* [Given records]
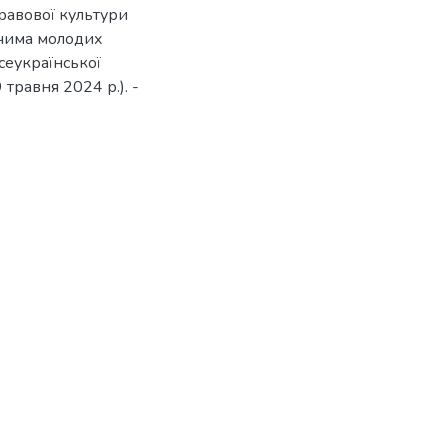
равової культури
очима молодих
сеукраїнської
травня 2024 р.). -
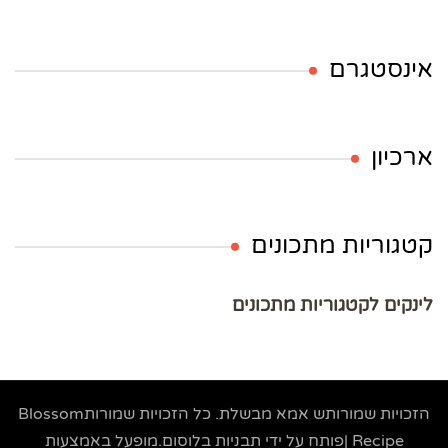
אינסטגרם
ארכיון
קטגוריות מתכונים
לינקים לקטגוריות מתכונים
הזכויות שמורותש
אמא מבשלת
. כל הזכויות שמורות
Blossom
Recipe |פותח על ידי
תבניות בלוסום
.מופעל באמצעות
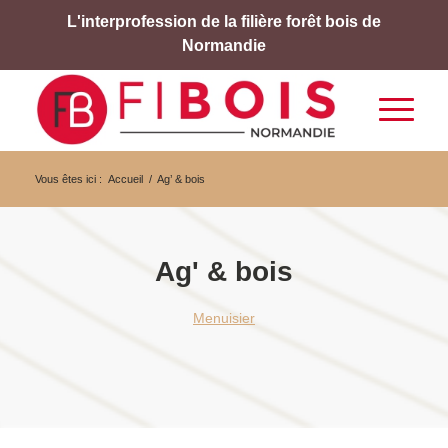
L'interprofession de la filière forêt bois de
Normandie
Vous êtes ici :
Accueil
/
Ag’ & bois
Ag' & bois
Menuisier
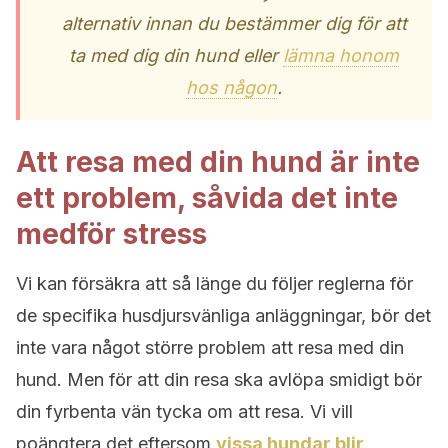
alternativ innan du bestämmer dig för att
ta med dig din hund eller
lämna honom
hos någon
.
Att resa med din hund är inte
ett problem, såvida det inte
medför stress
Vi kan försäkra att så länge du följer reglerna för
de specifika husdjursvänliga anläggningar, bör det
inte vara något större problem att resa med din
hund. Men för att din resa ska avlöpa smidigt bör
din fyrbenta vän tycka om att resa. Vi vill
poängtera det eftersom
vissa hundar blir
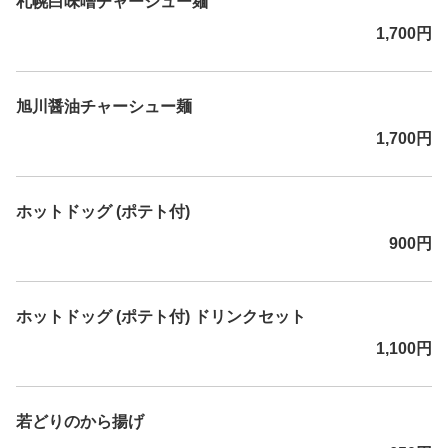
札幌白味噌チャーシュー麺
1,700円
旭川醤油チャーシュー麺
1,700円
ホットドッグ (ポテト付)
900円
ホットドッグ (ポテト付) ドリンクセット
1,100円
若どりのから揚げ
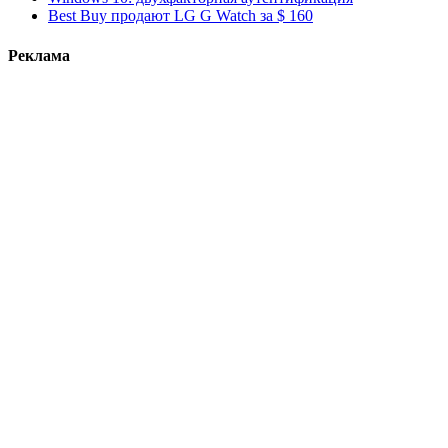
Best Buy продают LG G Watch за $ 160
Реклама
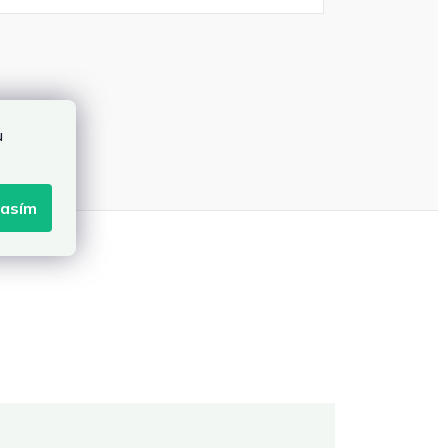
u
lasím
Martina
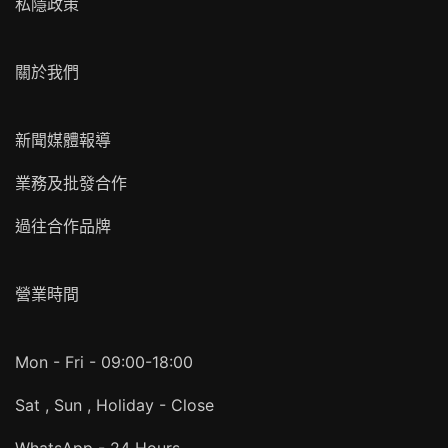
私隱政策
關於我們
新聞媒體報導
業務及批發合作
過往合作品牌
營業時間
Mon - Fri - 09:00-18:00
Sat , Sun , Holiday - Close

* [Exercise aim]
Find every line in the records above that holds the word "מתכונים", and copy each one.

* [Output of the task]
קטגוריות מתכונים
לינקים לקטגוריות מתכונים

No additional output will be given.